If you cannot run a mile without stopping simply insert a few brief walking breaks into your workout and, as you get fitter, walk less and run more. If you can run a mile but it takes you more than 10-minutes, try doing some interval training (periods of faster running interspersed with brief recoveries) to bring up your basic running speed.

Test five – 30 press-ups
The bench press is probably the most famous and commonly performed gym exercise but while it’s a good exercise for developing strength, the mighty press-up is a better test of all round fitness. Press-ups don’t just work your chest and arms like the bench press, they also require and develop core strength and teach you to develop tension throughout your entire body. When you do press-ups, your body becomes the bench!

To do press-ups (or push-ups if you are American) lie on your front on the floor with your hands directly under your shoulders and your elbows tucked into your ribs. Your legs should be straight and your toes pointing downward. Tense your abs and legs and tuck your chin in so your nose rests lightly on the floor. Keeping your body perfectly straight, push yourself up and off the floor until your arms are fully extended. Bend your arms and lower yourself back down until your chest lightly touches the floor. Exhale as you push up and inhale as you lower down. Keep your shoulders, hips and heels perfectly aligned – no dropping your hips.

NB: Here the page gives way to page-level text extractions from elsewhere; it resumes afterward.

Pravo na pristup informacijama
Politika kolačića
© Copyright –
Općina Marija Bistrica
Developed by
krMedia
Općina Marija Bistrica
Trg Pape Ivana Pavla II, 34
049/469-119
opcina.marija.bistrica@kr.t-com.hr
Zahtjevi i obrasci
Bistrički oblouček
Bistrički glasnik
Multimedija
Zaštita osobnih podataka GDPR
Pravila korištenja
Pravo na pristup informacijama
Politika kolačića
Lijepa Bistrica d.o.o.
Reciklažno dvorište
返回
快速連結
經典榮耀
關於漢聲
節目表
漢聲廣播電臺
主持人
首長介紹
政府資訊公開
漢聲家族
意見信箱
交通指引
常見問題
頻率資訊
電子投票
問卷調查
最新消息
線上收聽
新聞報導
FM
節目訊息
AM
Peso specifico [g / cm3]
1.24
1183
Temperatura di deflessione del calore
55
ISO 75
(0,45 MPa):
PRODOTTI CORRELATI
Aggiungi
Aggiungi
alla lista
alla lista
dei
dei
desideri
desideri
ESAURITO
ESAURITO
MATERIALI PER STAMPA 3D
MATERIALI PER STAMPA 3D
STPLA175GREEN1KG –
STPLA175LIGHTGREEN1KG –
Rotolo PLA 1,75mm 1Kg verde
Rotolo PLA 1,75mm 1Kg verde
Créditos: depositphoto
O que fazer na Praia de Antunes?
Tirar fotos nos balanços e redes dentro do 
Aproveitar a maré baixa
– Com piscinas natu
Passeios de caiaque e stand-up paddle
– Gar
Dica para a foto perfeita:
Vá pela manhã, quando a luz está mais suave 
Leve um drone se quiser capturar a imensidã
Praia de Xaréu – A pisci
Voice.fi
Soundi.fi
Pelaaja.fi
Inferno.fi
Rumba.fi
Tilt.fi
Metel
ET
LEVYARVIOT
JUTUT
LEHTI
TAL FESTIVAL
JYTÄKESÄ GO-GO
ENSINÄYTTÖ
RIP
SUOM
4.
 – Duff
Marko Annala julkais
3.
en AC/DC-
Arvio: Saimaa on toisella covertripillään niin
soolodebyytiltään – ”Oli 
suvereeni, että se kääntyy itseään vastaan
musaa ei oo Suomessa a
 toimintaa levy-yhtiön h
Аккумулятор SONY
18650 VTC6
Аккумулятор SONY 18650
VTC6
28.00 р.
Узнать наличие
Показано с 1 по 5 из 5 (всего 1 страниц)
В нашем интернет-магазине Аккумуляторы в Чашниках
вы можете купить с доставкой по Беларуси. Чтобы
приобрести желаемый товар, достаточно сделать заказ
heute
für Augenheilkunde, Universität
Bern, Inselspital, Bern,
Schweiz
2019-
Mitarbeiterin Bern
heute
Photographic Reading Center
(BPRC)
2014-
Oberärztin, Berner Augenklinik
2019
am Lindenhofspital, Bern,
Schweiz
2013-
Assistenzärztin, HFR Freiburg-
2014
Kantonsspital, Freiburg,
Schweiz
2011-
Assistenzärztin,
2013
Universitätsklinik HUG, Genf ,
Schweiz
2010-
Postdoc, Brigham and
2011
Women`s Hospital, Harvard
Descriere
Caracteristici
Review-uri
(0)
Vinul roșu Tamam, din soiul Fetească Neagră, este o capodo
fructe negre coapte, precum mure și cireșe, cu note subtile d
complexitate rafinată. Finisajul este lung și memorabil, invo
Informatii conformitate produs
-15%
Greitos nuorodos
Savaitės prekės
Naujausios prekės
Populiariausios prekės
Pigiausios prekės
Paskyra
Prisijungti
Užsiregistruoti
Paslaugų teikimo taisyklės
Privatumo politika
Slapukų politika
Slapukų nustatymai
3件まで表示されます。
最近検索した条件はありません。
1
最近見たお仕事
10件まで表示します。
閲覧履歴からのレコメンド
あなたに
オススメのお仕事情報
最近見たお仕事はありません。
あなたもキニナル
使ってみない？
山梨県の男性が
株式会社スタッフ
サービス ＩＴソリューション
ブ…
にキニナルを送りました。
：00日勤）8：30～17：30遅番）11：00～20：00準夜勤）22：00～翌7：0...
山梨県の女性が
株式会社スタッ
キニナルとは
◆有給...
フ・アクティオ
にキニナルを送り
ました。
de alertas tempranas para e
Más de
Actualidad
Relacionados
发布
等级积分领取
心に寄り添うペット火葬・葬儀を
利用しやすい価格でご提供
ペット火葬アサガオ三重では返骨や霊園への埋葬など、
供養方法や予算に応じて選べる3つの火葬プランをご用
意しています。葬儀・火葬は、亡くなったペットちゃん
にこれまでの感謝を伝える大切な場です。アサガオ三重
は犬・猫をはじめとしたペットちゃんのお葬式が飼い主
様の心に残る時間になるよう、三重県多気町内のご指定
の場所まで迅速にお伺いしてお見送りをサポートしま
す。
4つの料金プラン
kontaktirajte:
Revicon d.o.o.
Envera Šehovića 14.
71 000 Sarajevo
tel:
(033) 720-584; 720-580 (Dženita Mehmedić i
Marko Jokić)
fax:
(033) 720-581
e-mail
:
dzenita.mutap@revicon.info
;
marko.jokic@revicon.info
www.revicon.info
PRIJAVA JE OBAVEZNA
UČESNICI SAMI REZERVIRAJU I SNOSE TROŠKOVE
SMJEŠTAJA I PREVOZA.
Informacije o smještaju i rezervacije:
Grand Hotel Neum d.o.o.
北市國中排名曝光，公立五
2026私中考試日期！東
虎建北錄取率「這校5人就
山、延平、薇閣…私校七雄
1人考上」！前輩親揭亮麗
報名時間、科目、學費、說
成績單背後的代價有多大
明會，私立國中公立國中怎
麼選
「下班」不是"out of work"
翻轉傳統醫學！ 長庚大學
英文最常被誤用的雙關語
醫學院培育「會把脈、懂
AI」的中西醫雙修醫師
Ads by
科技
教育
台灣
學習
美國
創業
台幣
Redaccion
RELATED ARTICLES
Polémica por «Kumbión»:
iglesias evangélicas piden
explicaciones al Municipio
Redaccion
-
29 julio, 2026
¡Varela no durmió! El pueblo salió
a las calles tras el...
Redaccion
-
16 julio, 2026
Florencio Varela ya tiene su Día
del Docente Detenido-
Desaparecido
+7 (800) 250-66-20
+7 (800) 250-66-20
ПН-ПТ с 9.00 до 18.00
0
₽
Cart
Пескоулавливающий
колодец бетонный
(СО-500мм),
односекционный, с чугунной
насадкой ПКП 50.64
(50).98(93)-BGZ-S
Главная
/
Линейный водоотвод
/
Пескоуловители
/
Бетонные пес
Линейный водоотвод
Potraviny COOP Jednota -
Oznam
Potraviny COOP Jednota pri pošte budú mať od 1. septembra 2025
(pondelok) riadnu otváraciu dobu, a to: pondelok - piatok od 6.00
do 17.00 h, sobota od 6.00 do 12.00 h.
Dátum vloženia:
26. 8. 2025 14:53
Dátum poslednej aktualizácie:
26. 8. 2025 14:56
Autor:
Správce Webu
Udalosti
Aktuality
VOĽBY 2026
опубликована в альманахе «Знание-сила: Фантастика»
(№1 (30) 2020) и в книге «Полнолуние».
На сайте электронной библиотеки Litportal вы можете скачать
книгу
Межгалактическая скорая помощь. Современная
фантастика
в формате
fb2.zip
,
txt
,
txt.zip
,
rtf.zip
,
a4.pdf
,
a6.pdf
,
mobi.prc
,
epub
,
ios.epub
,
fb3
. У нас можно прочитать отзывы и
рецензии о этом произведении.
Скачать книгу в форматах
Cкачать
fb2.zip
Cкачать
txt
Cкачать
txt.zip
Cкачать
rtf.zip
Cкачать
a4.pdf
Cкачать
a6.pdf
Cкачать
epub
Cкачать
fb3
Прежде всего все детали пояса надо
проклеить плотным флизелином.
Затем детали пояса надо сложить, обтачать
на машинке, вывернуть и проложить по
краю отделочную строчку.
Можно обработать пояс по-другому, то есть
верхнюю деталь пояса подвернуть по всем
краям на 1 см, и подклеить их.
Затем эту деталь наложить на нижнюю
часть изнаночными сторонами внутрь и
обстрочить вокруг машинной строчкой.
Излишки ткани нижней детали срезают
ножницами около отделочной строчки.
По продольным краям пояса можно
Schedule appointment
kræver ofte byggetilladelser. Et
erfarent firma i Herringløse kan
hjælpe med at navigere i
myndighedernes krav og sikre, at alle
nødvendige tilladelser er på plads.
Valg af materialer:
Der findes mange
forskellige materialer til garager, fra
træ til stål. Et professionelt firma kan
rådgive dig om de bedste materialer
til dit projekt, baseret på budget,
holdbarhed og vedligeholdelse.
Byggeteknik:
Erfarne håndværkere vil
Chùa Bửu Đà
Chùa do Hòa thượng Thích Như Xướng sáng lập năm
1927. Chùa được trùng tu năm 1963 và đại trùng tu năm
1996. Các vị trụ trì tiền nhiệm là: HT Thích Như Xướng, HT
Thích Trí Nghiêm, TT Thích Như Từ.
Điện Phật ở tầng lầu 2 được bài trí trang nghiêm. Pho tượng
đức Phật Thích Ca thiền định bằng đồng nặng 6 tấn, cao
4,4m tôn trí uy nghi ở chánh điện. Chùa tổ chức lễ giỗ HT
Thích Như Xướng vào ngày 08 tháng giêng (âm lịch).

If you are unable to do full press-ups, bend your legs and rest on your knees. If you can do press-ups but are unable to do 30-reps, make press-ups the cornerstone of your upper body workouts and practice them often until you can hit the required standard.

When you can pass all of these tests, you will have developed a decent level of all round fitness and you’ll probably look better too. Work toward hitting these numbers and then work on surpassing them to keep your fitness levels improving.